Uncle Lionel Redux

Sorry this may be mostly about me.

Here are two ways to guarantee a poor sleep.  One: worry that you need to get a good night’s sleep because there is a big day tomorrow.  Two:  worry that you might have the alarm set wrong and be late in the morning.

So I am tired.  The 14 hour road trip might have contributed as well.

We booted it down to Nanton in great time.  But four hours of driving stiffens me up now.  My legs felt like lead weights when we got out of the car at the condo.  There was a whirlwind rush of family as I waited for the blood to circulate again through my legs.

Next we were off to the Baptist church.  Interesting bit of synchronicity – there were at least two other big events going on in Nanton today – the town was packed.  Next the Catholic priest in town was new, but the local Pastor of Church of Christ in Nanton was an old friend of my Uncle’s.  The upshot is that a Catholic family held the funeral in a Baptist church ministered by a Church of Christ pastor.

Despite the other events in town the service was packed.  My cousins put together a slide show and Len and Lee delivered the eulogy.  After that Uncle’s Lionel’s grandkids all got up to say a couple words each about him.  Some were pretty young and some didn’t want to speak directly, but they had all prepared a short piece and the eldest grandkids read and helped the others.  (The grandkids range from small children to the early-mid 20s now.)  It was a highlight since each had a short anecdote that was sincere and insightful.

A theme that was repeated often was the one I alluded to in my last post.  However, most put it more succinctly, Uncle Lionel made friends.  He didn’t move in a room of strangers for very long before he made friends.  And he made friends with everyone.  Once he had made a friend, you were a lifetime friend and he always made time for you.

I was thinking today of one of the last times I saw Uncle Lionel.   It was several years ago when Mom went in for heart surgery.  Uncle Lionel and Aunt Fran came up to be with us.

Now actually Aunt Fran is the person you want with you in the waiting room.  She is calm and patient (for a Bohan).  She also knows what is going on and can raise a ruckus and get answers in that way that only a Mom of 5 children learns how to do.

When I was finally allowed into the recovery room my Mom wasn’t conscious yet.  Because they put you in an ice bath and stop you heart during the surgery she was also still blue and freezing cold.  This was the scariest bit.

I have no idea what my Uncle and Aunt said then, but I remember Uncle Lionel smiling when we were back out in the hall.  That smile was perfect.

There was something childish about Uncle Lionel.  Once again I mean in a good way.  A sense of being joyful and open that you normally find in the very young.  There is also a little bit of mischievousness in that smile too.  I think that may have been part of why he was always making friends and being interested in them.  I dunno.
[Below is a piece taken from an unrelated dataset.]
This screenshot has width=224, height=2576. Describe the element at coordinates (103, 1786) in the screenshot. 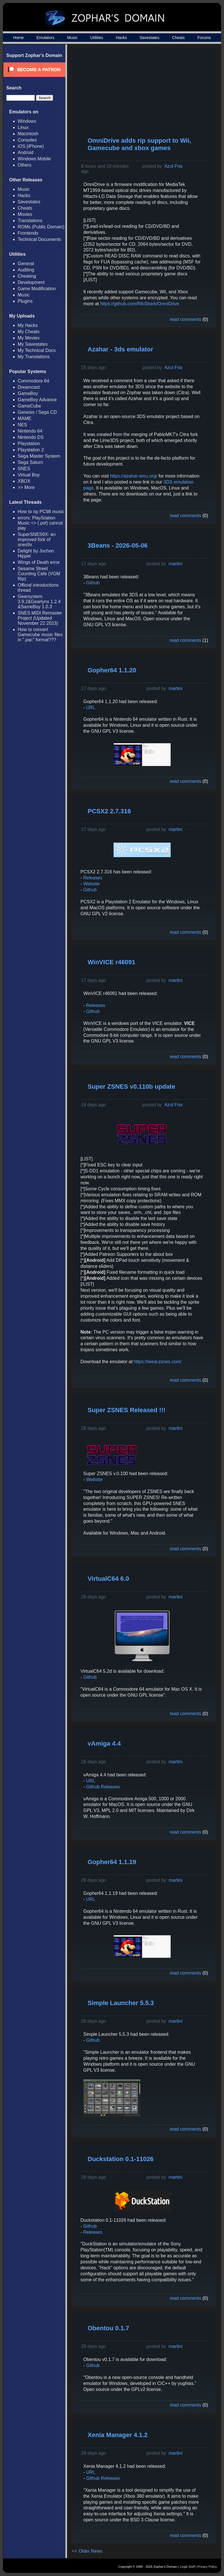 I see `Github Releases` at that location.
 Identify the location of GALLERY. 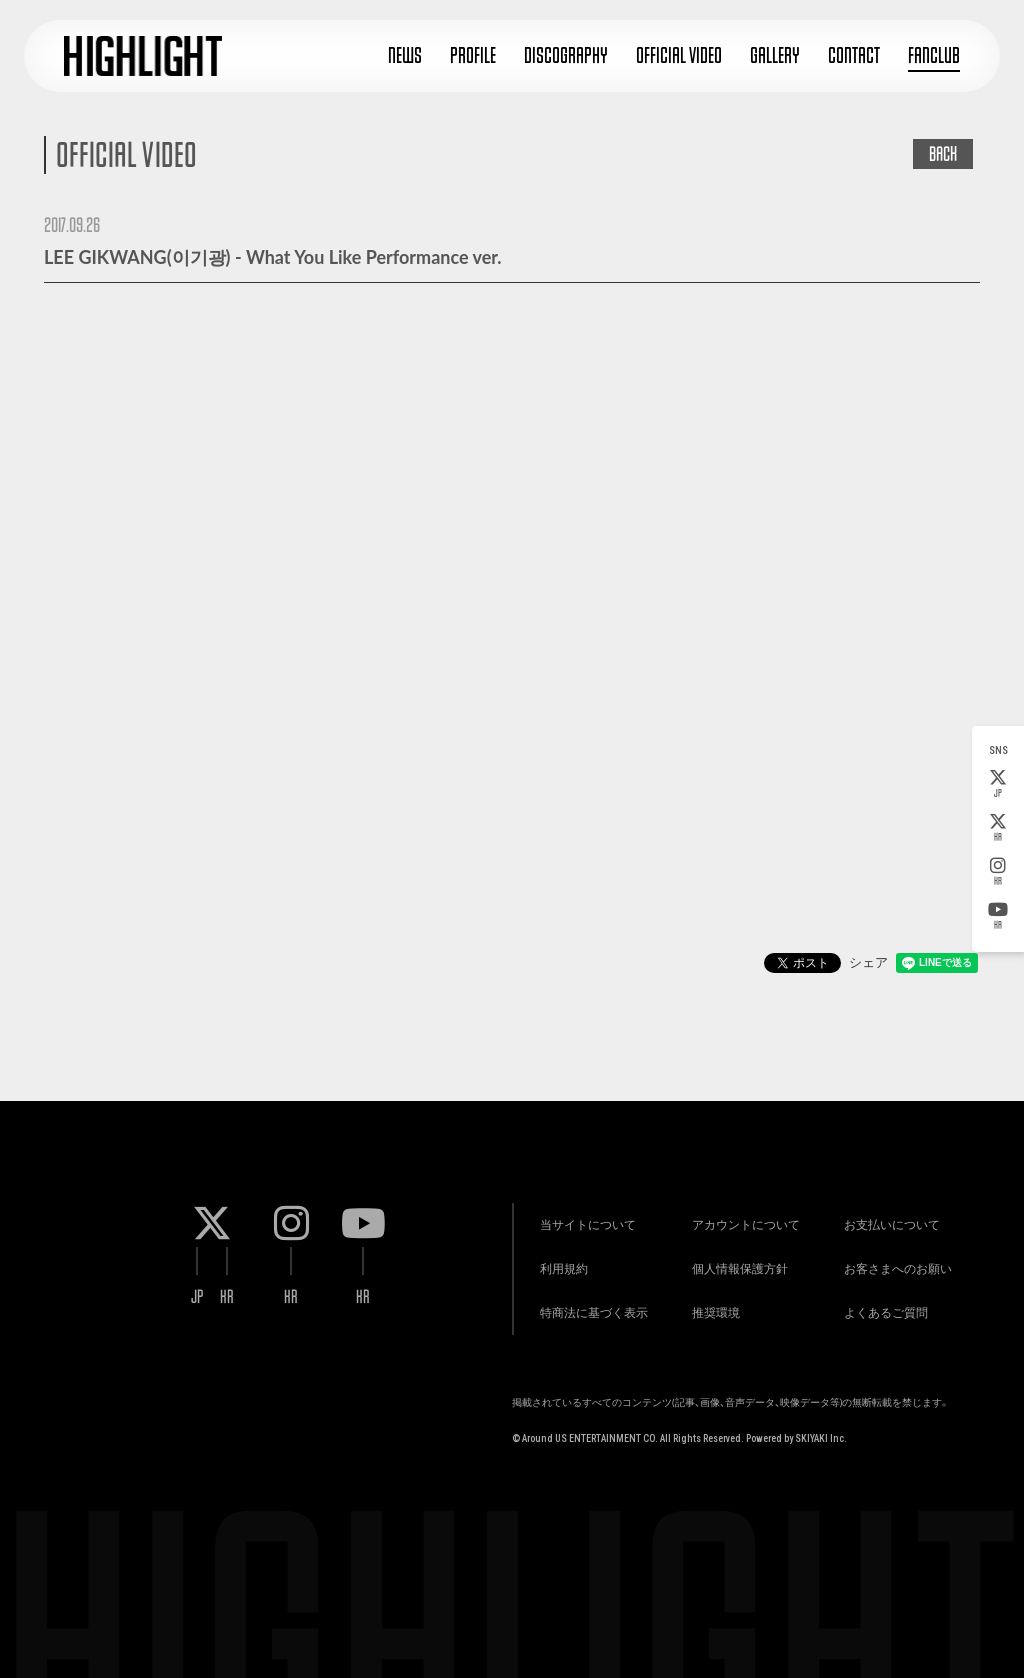 (775, 55).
I should also mention, to give a full picture here, that Uncle Lionel was also an ornery old fart.

Anyway, after the service is when I got lost.  Nanton isn’t the smallest town in Alberta, but it is certainly small enough that getting lost on the way to the cemetery is embarrassing.  Don’t mention this bit to anyone…it is just between you and I.   Fortunately Tim had his iPhone and got us turned around and there in time to not completely miss the interment.

Then we headed to a hall for a late lunch.  Mom floated around and seemed to know everyone the way she does.  Tim interrogated all Uncle Lionel’s grandkids on their current situation and plans for the fall.  I mostly ate food and watched.

Brian brought in some beer towards the end.  I had a quick can in memory. 🙂  Then we said our goodbyes and got back on the road again.

The trip home went smoothly and here I am.  Now it is time for bed.

Nicely done to my cousins for putting together a great service.  You are all still in my thoughts and prayers.  God bless Uncle Lionel.